Cuba slams US ‘involvement’ on anniversary of anti-gov’t protests

Havana accuses Washington of helping to ‘subvert law and order’ after Blinken hails determination of Cuban protesters.

Anti-government protest in Havana
People take part in a demonstration against the government of Cuban President Miguel Diaz-Canel in Havana, July 11, 2021 [File: Yamil Lage/AFP]

Cuba’s foreign minister has accused the United States of being involved in efforts to “subvert law and order” in the country after President Joe Biden’s administration welcomed the courage of Cuban protesters who took to the streets last year in rare anti-government demonstrations.

In a statement on Monday marking the one-year anniversary of the Cuban protests, US Secretary of State Antony Blinken said Washington “celebrate[s] the Cuban people and commend[s] their indomitable determination in the face of oppression”.

“To the Cuban people: Americans watched with admiration on July 11, 2021 as tens of thousands of you took to the streets to raise your voices for human rights, fundamental freedoms, and a better life. And we stand with you as the Cuban regime, instead of welcoming the voices of the people, has condemned hundreds of protestors to decades-long prison sentences,” Blinken said.

Cuban Foreign Minister Bruno Rodriguez shot back on Twitter, saying Havana rejected Blinken’s comments “confirming direct involvement of government of that country in attempts to subvert order and peace in #Cuba in violation of International Law”.

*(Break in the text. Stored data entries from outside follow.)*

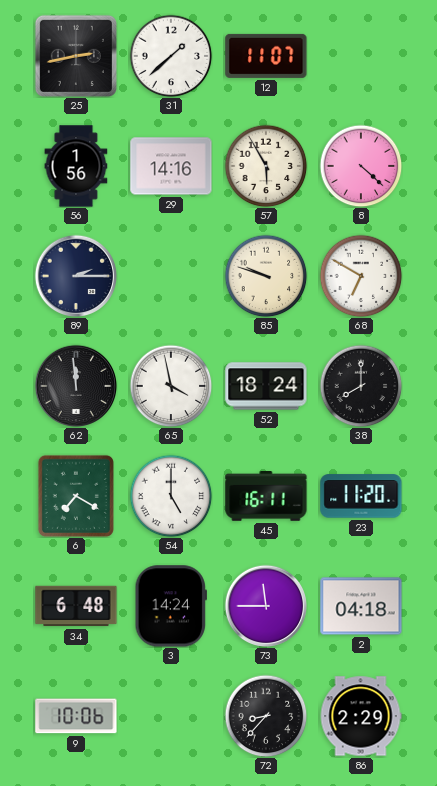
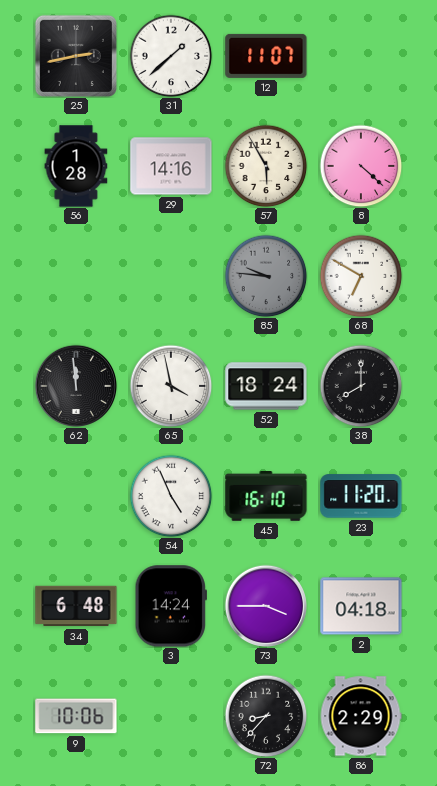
56: 1:56 -> 1:28
89: 2:15 -> none
85: 9:48 -> 9:46
85 dial: cream -> grey
6: 7:20 -> none
54: 5:00 -> 4:56
45: 16:11 -> 16:10
73: 11:45 -> 3:45
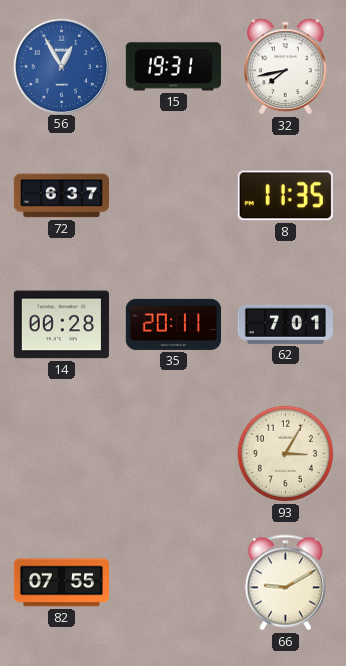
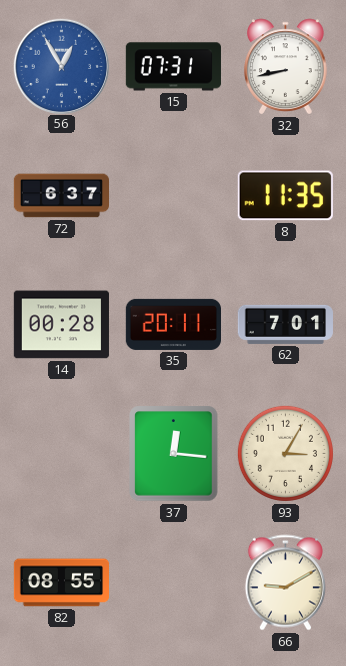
15: 19:31 -> 07:31
32: 7:43 -> 8:43
37: none -> 12:16
82: 07:55 -> 08:55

Thousands of Cubans took to the streets in the capital Havana and other towns on July 11, 2021, in protest over rising food costs, medical shortages and dire socio-economic conditions that worsened during the COVID-19 pandemic.

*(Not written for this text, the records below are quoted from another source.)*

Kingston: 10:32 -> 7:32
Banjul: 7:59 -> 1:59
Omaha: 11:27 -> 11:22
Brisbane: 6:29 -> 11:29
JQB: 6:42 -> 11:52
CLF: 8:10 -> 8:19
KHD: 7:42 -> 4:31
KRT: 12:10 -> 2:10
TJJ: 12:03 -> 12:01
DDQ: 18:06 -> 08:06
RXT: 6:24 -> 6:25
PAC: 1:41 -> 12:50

Some of the protesters took direct aim at the government of President Miguel Diaz-Canel, chanting “down with the dictatorship” and “we want liberty.” The all-but-unheard-of demonstrations rocked the Caribbean country, where authorities launched a mass crackdown on participants.

“During the protests, and in the weeks following them, the authorities arbitrarily detained hundreds of people without informing their families of their whereabouts, kept activists and independent journalists under extreme surveillance and cut off the population’s internet access,” Amnesty International said in a factsheet on Monday marking the anniversary.

“A year ago today, thousands of Cubans protested, demanding rights and freedoms, but the government gave many of them only two options: prison or exile,” Juan Pappier, a senior Americas researcher at Human Rights Watch, also said in a statement. “Governments in Latin America and Europe should urgently escalate their human rights scrutiny over Cuba and prioritize a concerted, multilateral response before this human rights crisis becomes even worse.”

Havana has accused Washington of sowing discontent among Cuban citizens and instigating the protests, while also pointing to the decades-old US embargo against the island as the main factor hurting the country’s economy.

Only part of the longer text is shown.